● Work task
Give every line from the entries that contains "fost".

[Transcribed page contents]
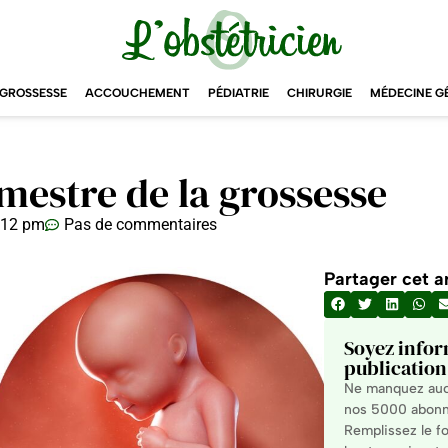
GROSSESSE
ACCOUCHEMENT
PÉDIATRIE
CHIRURGIE
MÉDECINE G
imestre de la grossesse
:12 pm
Pas de commentaires
Partager cet ar
Soyez infor
publication 
Ne manquez aucu
nos 5000 abonné
Remplissez le fo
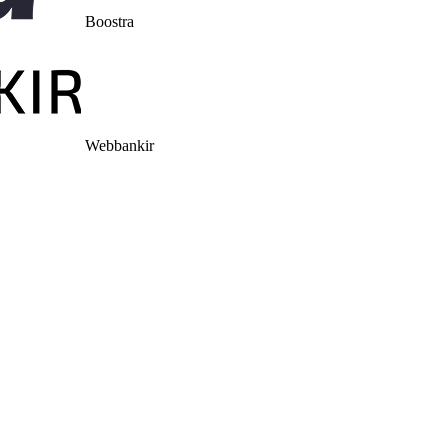
Boostra
Webbankir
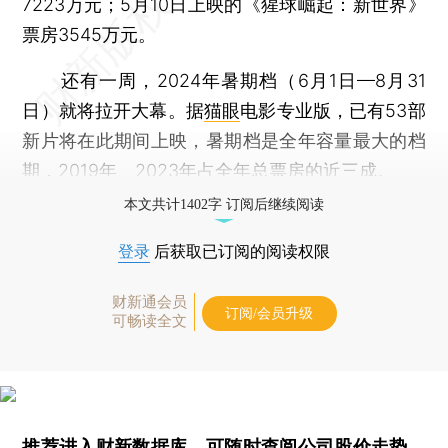
7223万元；5月10日上映的《猩球崛起：新世界》
票房3545万元。
还有一周，2024年暑期档（6月1日—8月31
日）就将拉开大幕。据
猫眼
电影专业版，已有53部
新片将在此期间上映，暑期档是全年容量最大的档
期，2019年、2023年占全年总票房的近三成。
本文共计1402字 订阅后继续阅读
登录
后获取已订阅的阅读权限
财新通会员
订阅/会员升级
可畅读全文
推荐进入
财新数据库
，可随时查阅公司股价走势、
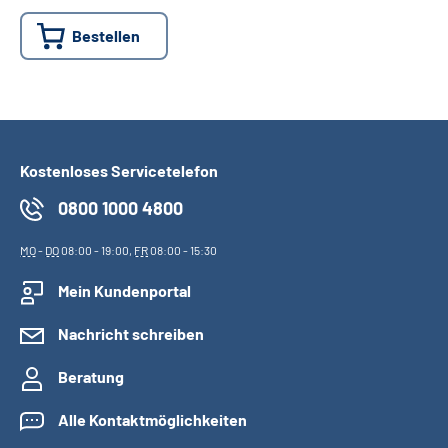
Bestellen
Suche
Language
Inhalte in Gebärdensprache (DGS)
Kostenloses Servicetelefon
0800 1000 4800
Leichte Sprache
MO
-
DO
08:00 - 19:00,
FR
08:00 - 15:30
Mein Kundenportal
Mein Kundenportal
Nachricht schreiben
Beratung
Alle Kontaktmöglichkeiten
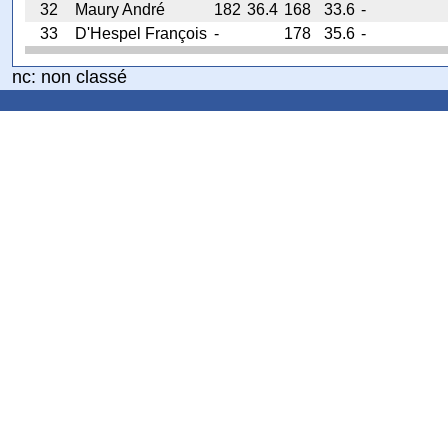
32
Maury André
182
36.4
168
33.6
-
33
D'Hespel François
-
178
35.6
-
nc: non classé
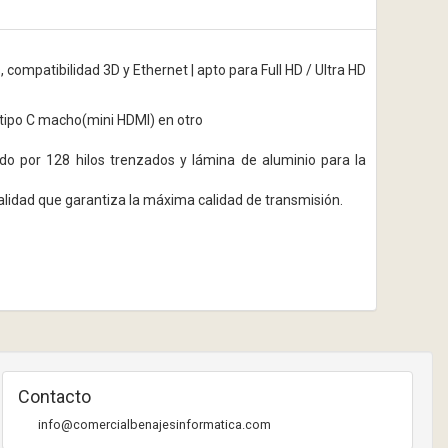
ompatibilidad 3D y Ethernet | apto para Full HD / Ultra HD
 tipo C macho(mini HDMI) en otro
do por 128 hilos trenzados y lámina de aluminio para la
lidad que garantiza la máxima calidad de transmisión.
Contacto
info@comercialbenajesinformatica.com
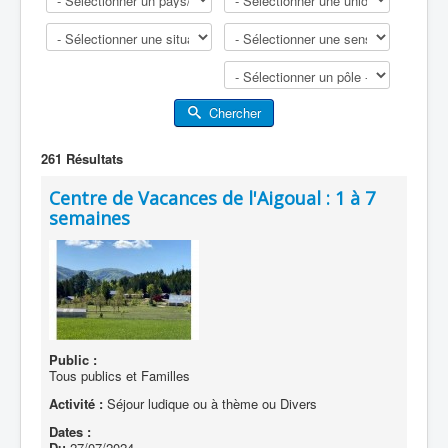
Chercher
261
Résultats
Centre de Vacances de l'Aigoual : 1 à 7
semaines
Public :
Tous publics et Familles
Activité :
Séjour ludique ou à thème ou Divers
Dates :
Du
27/07/2024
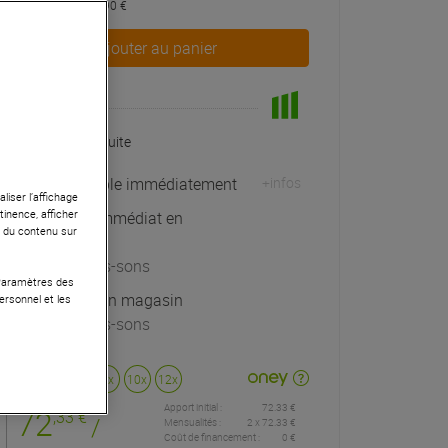
dont éco-part : 0,90 €
Ajouter au panier
En Stock
Livraison Gratuite
Expédiable immédiatement
+infos
liser l’affichage
tinence, afficher
Retrait immédiat en
r du contenu sur
magasin
à Univers-sons
 Paramètres des
Exposé en magasin
ersonnel et les
à Univers-sons
Payer en
3x
4x
10x
12x
Apport initial :
72.33 €
72
,33 €
/
Mensualités :
2
x
72.33 €
Coût de financement :
0 €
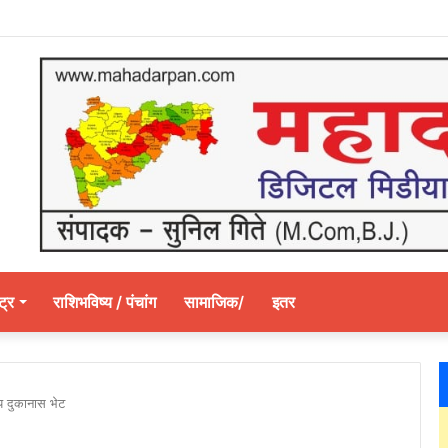
ट्र
राशिभविष्य / पंचांग
सामाजिक/
इतर
्य दुकानास भेट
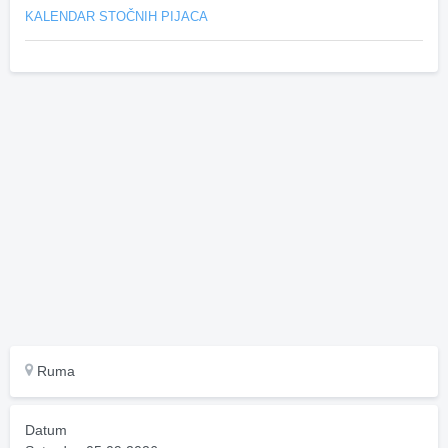
KALENDAR STOČNIH PIJACA
Ruma
Datum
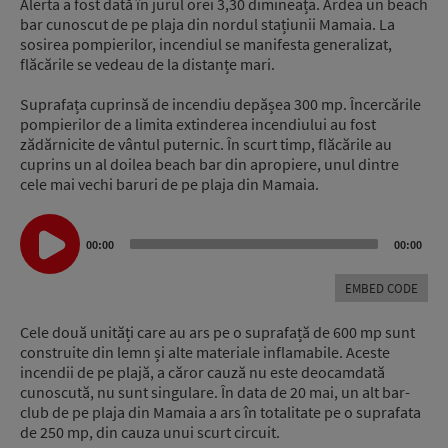
Alerta a fost dată în jurul orei 3,30 dimineața. Ardea un beach
bar cunoscut de pe plaja din nordul stațiunii Mamaia. La
sosirea pompierilor, incendiul se manifesta generalizat,
flăcările se vedeau de la distanțe mari.
Suprafața cuprinsă de incendiu depășea 300 mp. Încercările
pompierilor de a limita extinderea incendiului au fost
zădărnicite de vântul puternic. În scurt timp, flăcările au
cuprins un al doilea beach bar din apropiere, unul dintre
cele mai vechi baruri de pe plaja din Mamaia.
Audio
Player
00:00
00:00
EMBED CODE
Cele două unități care au ars pe o suprafață de 600 mp sunt
construite din lemn și alte materiale inflamabile. Aceste
incendii de pe plajă, a căror cauză nu este deocamdată
cunoscută, nu sunt singulare. În data de 20 mai, un alt bar-
club de pe plaja din Mamaia a ars în totalitate pe o suprafata
de 250 mp, din cauza unui scurt circuit.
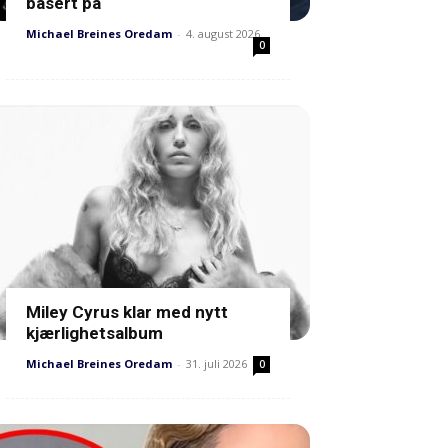
basert på
Michael Breines Oredam
-
4. august 2026
0
Miley Cyrus klar med nytt
kjærlighetsalbum
Michael Breines Oredam
-
31. juli 2026
0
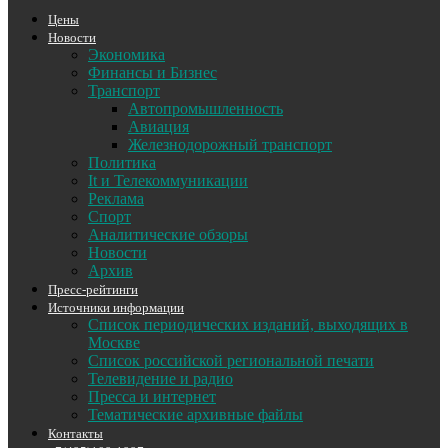
Цены
Новости
Экономика
Финансы и Бизнес
Транспорт
Автопромышленность
Авиация
Железнодорожный транспорт
Политика
It и Телекоммуникации
Реклама
Спорт
Аналитические обзоры
Новости
Архив
Пресс-рейтинги
Источники информации
Список периодических изданий, выходящих в
Москве
Список российской региональной печати
Телевидение и радио
Пресса и интернет
Тематические архивные файлы
Контакты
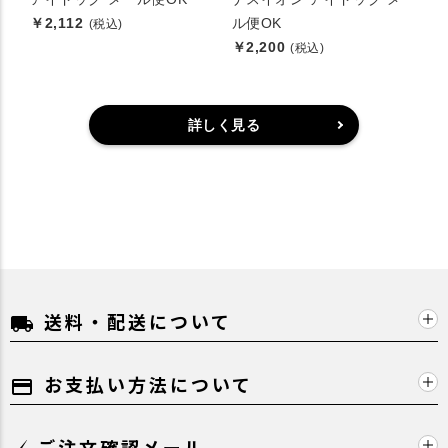
￥2,112
ル便OK
(税込)
￥2,200
(税込)
詳しく見る
送料・配送について
local_shipping
お支払い方法について
payment
ご注文確認メール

● Written solution
Alerta a fost dată în jurul orei 3,30 dimineața. Ardea un beach
pompierilor de a limita extinderea incendiului au fost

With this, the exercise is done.